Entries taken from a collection
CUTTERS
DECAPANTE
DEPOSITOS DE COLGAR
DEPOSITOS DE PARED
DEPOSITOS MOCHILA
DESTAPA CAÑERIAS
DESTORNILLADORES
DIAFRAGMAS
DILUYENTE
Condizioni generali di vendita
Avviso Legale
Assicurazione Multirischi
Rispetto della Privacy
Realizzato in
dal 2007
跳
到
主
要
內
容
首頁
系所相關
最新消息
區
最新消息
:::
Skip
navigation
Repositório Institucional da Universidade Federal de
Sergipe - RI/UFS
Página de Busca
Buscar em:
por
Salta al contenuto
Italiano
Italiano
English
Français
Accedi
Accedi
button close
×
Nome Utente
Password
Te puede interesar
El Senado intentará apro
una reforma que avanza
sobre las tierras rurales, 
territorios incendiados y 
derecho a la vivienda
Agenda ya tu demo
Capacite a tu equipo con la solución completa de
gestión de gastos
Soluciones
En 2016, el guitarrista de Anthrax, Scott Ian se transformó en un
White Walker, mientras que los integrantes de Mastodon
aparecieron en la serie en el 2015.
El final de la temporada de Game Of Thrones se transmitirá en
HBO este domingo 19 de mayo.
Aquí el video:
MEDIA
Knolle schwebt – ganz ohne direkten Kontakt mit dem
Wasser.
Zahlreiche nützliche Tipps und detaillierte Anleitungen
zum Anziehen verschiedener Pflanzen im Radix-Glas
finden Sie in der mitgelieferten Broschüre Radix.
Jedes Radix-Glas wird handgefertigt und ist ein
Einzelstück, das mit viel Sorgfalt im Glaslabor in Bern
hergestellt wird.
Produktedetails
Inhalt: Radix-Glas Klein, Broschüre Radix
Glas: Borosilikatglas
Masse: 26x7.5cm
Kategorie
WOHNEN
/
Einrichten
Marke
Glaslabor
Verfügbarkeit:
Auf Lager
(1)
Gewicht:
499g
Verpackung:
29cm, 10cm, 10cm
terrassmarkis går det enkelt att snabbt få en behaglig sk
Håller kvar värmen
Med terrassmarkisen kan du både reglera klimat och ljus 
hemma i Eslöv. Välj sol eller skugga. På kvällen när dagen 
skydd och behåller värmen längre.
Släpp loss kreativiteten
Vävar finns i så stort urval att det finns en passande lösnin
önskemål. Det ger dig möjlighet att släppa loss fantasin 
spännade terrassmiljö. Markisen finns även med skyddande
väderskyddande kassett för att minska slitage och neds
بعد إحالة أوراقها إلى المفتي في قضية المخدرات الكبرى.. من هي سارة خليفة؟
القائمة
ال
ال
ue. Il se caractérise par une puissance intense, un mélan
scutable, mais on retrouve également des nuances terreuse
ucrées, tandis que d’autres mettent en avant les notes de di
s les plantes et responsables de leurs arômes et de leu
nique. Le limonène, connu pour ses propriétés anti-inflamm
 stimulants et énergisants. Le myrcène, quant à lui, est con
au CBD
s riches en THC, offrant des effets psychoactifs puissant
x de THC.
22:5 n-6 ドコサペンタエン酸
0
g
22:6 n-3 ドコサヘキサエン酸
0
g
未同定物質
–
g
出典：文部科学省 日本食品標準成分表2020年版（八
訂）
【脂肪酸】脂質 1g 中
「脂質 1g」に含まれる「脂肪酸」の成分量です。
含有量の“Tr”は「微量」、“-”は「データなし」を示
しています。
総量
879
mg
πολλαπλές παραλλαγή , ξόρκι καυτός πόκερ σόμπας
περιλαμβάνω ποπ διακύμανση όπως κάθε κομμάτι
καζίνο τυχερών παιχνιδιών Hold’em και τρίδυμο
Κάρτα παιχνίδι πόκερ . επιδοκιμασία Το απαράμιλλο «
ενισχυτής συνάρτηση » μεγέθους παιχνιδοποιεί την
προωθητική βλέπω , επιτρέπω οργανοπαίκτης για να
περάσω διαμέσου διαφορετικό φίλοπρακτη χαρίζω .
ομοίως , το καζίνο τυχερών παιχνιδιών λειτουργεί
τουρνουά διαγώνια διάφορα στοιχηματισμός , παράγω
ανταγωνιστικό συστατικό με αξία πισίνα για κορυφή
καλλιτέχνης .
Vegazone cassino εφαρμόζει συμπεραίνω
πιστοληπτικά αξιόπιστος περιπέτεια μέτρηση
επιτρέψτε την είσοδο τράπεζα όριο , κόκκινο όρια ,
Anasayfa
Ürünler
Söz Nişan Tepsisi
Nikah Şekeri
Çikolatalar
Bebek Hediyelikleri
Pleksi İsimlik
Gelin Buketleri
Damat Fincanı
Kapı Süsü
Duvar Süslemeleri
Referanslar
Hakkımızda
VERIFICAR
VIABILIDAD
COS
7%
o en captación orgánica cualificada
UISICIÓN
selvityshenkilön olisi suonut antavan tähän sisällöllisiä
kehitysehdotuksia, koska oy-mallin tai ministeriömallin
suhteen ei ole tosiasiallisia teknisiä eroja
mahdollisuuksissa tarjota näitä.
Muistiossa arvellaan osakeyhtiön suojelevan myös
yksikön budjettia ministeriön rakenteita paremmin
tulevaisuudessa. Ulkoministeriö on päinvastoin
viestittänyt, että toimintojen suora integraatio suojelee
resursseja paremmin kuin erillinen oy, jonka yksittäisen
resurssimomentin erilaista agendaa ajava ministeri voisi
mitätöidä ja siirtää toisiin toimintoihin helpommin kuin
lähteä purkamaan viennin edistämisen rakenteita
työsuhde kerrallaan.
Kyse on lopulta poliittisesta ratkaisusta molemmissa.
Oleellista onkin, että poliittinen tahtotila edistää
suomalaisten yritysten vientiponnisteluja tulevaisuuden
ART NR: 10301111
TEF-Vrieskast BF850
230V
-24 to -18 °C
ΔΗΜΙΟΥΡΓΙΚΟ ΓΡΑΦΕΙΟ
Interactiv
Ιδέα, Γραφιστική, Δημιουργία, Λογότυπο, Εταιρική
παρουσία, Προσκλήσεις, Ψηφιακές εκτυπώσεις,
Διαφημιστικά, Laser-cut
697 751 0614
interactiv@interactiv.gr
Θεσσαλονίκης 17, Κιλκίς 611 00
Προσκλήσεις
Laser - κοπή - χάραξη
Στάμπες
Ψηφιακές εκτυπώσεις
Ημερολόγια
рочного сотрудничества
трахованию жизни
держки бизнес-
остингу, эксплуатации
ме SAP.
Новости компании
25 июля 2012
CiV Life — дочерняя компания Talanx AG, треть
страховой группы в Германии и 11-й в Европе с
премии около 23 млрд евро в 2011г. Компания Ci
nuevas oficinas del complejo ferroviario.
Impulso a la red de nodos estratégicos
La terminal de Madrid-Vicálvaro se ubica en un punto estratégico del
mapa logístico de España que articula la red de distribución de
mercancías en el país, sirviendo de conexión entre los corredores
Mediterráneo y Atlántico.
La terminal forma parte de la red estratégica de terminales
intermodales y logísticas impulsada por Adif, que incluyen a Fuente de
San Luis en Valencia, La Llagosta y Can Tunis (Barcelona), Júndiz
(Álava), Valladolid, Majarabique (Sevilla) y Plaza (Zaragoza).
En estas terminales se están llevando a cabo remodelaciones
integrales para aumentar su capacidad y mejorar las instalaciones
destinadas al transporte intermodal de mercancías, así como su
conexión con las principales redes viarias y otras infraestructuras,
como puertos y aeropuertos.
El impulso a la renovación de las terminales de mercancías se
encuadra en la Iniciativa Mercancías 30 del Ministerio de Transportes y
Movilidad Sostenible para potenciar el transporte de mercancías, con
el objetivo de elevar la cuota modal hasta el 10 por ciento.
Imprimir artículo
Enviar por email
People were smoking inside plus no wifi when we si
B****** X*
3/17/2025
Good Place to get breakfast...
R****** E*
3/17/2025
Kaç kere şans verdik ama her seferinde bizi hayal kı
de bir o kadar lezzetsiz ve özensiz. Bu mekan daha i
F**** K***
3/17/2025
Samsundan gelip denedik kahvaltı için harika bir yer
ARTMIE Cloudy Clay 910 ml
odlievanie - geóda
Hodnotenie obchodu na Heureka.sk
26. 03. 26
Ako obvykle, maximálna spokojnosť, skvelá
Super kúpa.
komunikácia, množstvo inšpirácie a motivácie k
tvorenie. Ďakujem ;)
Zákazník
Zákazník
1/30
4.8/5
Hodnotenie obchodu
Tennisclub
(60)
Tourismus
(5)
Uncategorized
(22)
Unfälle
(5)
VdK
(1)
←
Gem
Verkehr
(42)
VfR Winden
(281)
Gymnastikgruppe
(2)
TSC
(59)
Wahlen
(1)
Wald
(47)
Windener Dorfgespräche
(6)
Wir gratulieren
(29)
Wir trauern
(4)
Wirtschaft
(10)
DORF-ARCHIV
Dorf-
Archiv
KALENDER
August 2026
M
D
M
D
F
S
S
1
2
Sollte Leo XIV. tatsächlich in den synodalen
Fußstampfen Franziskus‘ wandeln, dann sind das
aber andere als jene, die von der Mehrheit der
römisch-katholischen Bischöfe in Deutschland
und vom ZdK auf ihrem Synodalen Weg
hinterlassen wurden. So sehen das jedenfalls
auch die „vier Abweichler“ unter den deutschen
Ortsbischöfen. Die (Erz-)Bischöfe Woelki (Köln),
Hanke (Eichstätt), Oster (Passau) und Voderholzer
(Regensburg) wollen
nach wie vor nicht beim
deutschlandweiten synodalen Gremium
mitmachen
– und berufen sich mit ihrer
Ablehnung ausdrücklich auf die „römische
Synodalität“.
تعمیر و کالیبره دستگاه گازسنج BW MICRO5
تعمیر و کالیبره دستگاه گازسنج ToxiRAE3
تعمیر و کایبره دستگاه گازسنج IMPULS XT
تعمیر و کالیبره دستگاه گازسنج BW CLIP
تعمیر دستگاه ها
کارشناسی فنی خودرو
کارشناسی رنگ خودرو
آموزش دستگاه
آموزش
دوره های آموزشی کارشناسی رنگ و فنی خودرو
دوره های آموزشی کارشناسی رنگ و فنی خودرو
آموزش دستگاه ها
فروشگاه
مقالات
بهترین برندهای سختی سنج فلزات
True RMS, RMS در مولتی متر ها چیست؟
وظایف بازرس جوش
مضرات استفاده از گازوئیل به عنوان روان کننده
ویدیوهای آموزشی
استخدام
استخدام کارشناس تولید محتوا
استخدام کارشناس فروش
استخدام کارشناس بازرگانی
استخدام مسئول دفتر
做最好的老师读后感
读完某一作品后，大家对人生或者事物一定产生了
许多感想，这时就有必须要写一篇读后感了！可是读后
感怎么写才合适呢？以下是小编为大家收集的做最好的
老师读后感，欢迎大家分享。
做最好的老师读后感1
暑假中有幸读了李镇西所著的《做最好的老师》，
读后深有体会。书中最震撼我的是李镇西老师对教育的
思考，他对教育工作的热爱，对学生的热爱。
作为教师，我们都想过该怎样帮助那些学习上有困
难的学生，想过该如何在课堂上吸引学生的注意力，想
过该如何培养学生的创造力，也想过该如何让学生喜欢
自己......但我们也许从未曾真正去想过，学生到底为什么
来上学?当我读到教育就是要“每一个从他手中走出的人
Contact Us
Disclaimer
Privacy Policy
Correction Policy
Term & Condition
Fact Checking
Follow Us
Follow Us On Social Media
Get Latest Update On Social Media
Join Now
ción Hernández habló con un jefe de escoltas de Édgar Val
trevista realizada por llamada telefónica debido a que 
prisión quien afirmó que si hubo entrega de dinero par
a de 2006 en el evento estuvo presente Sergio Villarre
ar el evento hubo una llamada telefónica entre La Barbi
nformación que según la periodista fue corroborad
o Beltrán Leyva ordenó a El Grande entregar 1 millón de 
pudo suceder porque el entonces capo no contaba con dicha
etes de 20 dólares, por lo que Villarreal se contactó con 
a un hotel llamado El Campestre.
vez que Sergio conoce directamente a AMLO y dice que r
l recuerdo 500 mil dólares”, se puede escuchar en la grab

- **TO DO**
Repeat verbatim the opening run of entries, ending with the line that contains "väderskyddande kassett för".

- **YOUR RESPONSE**
CUTTERS
DECAPANTE
DEPOSITOS DE COLGAR
DEPOSITOS DE PARED
DEPOSITOS MOCHILA
DESTAPA CAÑERIAS
DESTORNILLADORES
DIAFRAGMAS
DILUYENTE
Condizioni generali di vendita
Avviso Legale
Assicurazione Multirischi
Rispetto della Privacy
Realizzato in
dal 2007
跳
到
主
要
內
容
首頁
系所相關
最新消息
區
最新消息
:::
Skip
navigation
Repositório Institucional da Universidade Federal de
Sergipe - RI/UFS
Página de Busca
Buscar em:
por
Salta al contenuto
Italiano
Italiano
English
Français
Accedi
Accedi
button close
×
Nome Utente
Password
Te puede interesar
El Senado intentará apro
una reforma que avanza
sobre las tierras rurales, 
territorios incendiados y 
derecho a la vivienda
Agenda ya tu demo
Capacite a tu equipo con la solución completa de
gestión de gastos
Soluciones
En 2016, el guitarrista de Anthrax, Scott Ian se transformó en un
White Walker, mientras que los integrantes de Mastodon
aparecieron en la serie en el 2015.
El final de la temporada de Game Of Thrones se transmitirá en
HBO este domingo 19 de mayo.
Aquí el video:
MEDIA
Knolle schwebt – ganz ohne direkten Kontakt mit dem
Wasser.
Zahlreiche nützliche Tipps und detaillierte Anleitungen
zum Anziehen verschiedener Pflanzen im Radix-Glas
finden Sie in der mitgelieferten Broschüre Radix.
Jedes Radix-Glas wird handgefertigt und ist ein
Einzelstück, das mit viel Sorgfalt im Glaslabor in Bern
hergestellt wird.
Produktedetails
Inhalt: Radix-Glas Klein, Broschüre Radix
Glas: Borosilikatglas
Masse: 26x7.5cm
Kategorie
WOHNEN
/
Einrichten
Marke
Glaslabor
Verfügbarkeit:
Auf Lager
(1)
Gewicht:
499g
Verpackung:
29cm, 10cm, 10cm
terrassmarkis går det enkelt att snabbt få en behaglig sk
Håller kvar värmen
Med terrassmarkisen kan du både reglera klimat och ljus 
hemma i Eslöv. Välj sol eller skugga. På kvällen när dagen 
skydd och behåller värmen längre.
Släpp loss kreativiteten
Vävar finns i så stort urval att det finns en passande lösnin
önskemål. Det ger dig möjlighet att släppa loss fantasin 
spännade terrassmiljö. Markisen finns även med skyddande
väderskyddande kassett för att minska slitage och neds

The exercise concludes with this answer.